松永が仕掛けた、主家・細川晴元への偽書の計。相沢の暴走は、図らずもその「伊丹家の不軌」を裏書きする「口実」となり、完璧に成就した。
三好勢が伊丹城から押し寄せると、城は内から門を開いた。当主・伊丹親興は、白の素襖に着替え、一族の位牌の前で腹を十文字に掻き切った。子は、残さなかった。
◇◇◇◇
水江村もまた、「始末」に追われていた。戦場跡には、相沢の郎党や、狂気に駆られて集められた雑兵たちの死骸が、七月の陽射しを受け、腐臭を放ち始めている。
「弥平、甚兵衛。片付けろ」
十三歳になった朔は、無感動な声で命じた。
「死骸は大八車に積み、隠し村へ運べ」
「隠し村…でござるか。墓でも」
怪訝な顔をする甚兵衛に、朔はかぶりを振った。
「いや、硝石丘に捨てろ」
硝石丘。それは、隠し村の一角に、朔の指示で作らせた巨大な堆肥の山である。火薬の原料となる硝酸カリウムを生み出すための、糞尿と枯草、土を混ぜた「装置」であった。
朔は、無表情のまま、その光景を見つめている。 前世で読んだ漫画の記憶が、不意に蘇る 。
異世界に転生した信長が、同じことをやっていた。
敵兵の死体を硝石丘に放り込み、火薬の原料として「再利用」するのだと、冷たく笑っていた。あの時の自分は、それを「合理的だ」と感心して読んでいた。
「朔様。これで、最後の一体です」
弥平の声に、朔は我に返る。
「…ああ。土をかけろ。念入りにな」
「へい」
弥平は、何も問わない。ただ、土をこねるように、黙々と働く 。
◇◇◇◇
「死」の始末が行われる一方で、朔が築いた「生」の砦である隠し村では、別の時間が流れていた。
細工師の五郎太が、噴霧器の真鍮の弁を、ヤスリで磨き上げている。その背中にお里が声をかけた。
「五郎太さん」
お里は、沢西村から人買いに売られ、朔が銭で買い戻した娘の一人である。
「……腹に、子が、おります」
俯きがちに告げるお里の頬は、やつれてはいない。五郎太が作る木彫りの櫛が、その髪に挿さっている。

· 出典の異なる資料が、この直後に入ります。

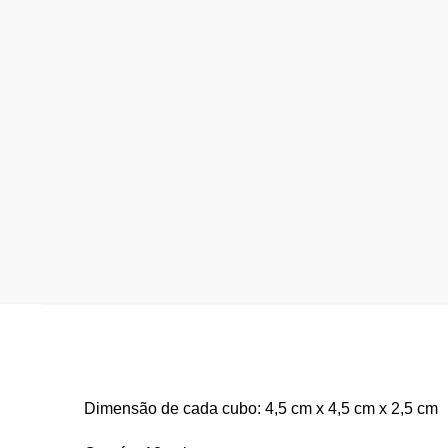
Dimensão de cada cubo: 4,5 cm x 4,5 cm x 2,5 cm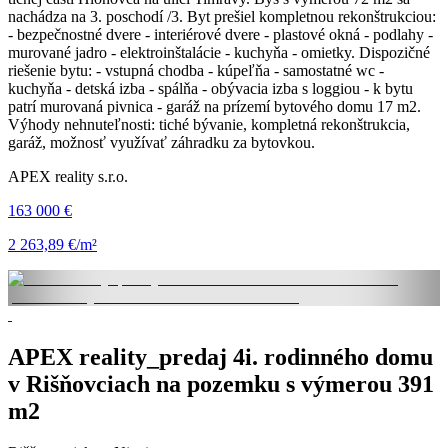
nachádza na 3. poschodí /3. Byt prešiel kompletnou rekonštrukciou:
- bezpečnostné dvere - interiérové dvere - plastové okná - podlahy -
murované jadro - elektroinštalácie - kuchyňa - omietky. Dispozičné
riešenie bytu: - vstupná chodba - kúpeľňa - samostatné wc -
kuchyňa - detská izba - spálňa - obývacia izba s loggiou - k bytu
patrí murovaná pivnica - garáž na prízemí bytového domu 17 m2.
Výhody nehnuteľnosti: tiché bývanie, kompletná rekonštrukcia,
garáž, možnosť využívať záhradku za bytovkou.
APEX reality s.r.o.
163 000 €
2 263,89 €/m²
APEX reality_predaj 4i. rodinného domu
v Rišňovciach na pozemku s výmerou 391
m2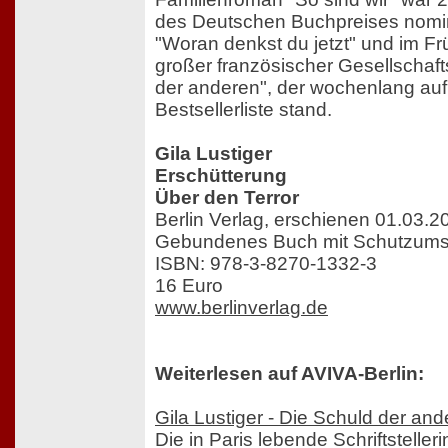
des Deutschen Buchpreises nomin
"Woran denkst du jetzt" und im Fr
großer französischer Gesellschaf
der anderen", der wochenlang auf
Bestsellerliste stand.
Gila Lustiger
Erschütterung
Über den Terror
Berlin Verlag, erschienen 01.03.2
Gebundenes Buch mit Schutzumsc
ISBN: 978-3-8270-1332-3
16 Euro
www.berlinverlag.de
Weiterlesen auf AVIVA-Berlin:
Gila Lustiger - Die Schuld der an
Die in Paris lebende Schriftstelleri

「もし、あんたの迷惑になるなら、私は一人で産む。ここは、私らを拾ってくれた朔様の村や。私は、ここで働く」
五郎太は、ヤスリの手を止めた。
「馬鹿を言え」
その朴訥な職人は、お里の肩を掴んだ。
「おまはんは、わしの女房や。腹の子は、わしの子や……なぜ、わしが女房と子どもを捨てねばならん」
五郎太の節くれだった指が、お里の薄い腹に、そっと触れた。
◇◇◇◇
沢西村では、相沢軍の攻撃で半壊した村壁の補修が急ピッチで進んでいた。
その陣頭指揮を執るのは、亡き名主・源吾の遺児、彦太であった。
十一歳。朔が水江村を背負った時と同じ歳だが、父の死を経て、その顔には子供の甘えはなかった。
背には、四つになる妹のおふくを負っている。
「そこの人夫、丸太の組み方が甘い。それでは圧が分散せん。やり直せ」
「土嚢は三段積みにしろ。理由は、朔殿の教えだ。土は、水より重い。だが、水は、土の隙間を突く。理で、水に勝て」
その口調は、合理的で、無駄がなく、彼が憧れてやまない朔のそれに、そっくりであった。
◇◇◇◇
水江村の朔の家。薬師の又八が、朽木玄斎の右足の怪我に、すりおろした薬草を塗り込んでいる。相沢の伏兵に遭った際の深手であった。
「うぐ……」
「玄斎様、動かんといてくだされ。骨には達しておりませなんだが、スジが……」
「……酒は」
玄斎は、顔をしかめたまま、脇に置いた諸白の杯を手繰り寄せようとする。
つまみは、緑豆の塩ゆでである。
「馬鹿を言いますな。怪我に触りますぞ!」
「酒は百薬の長と申すわ」
又八が叱るが、大酒飲みの牢人は、柳に腕押しである。
そこへ、昼餉の椀を盆に載せたタエが入ってきた。
彼女は、二人のやり取りを一瞥すると、こともなげに玄斎の杯と徳利を取り上げた。
「ああ、タエ殿、それは……」
「玄斎様」
タエの声は、穏やかだが、有無を言わさせぬ響きがあった。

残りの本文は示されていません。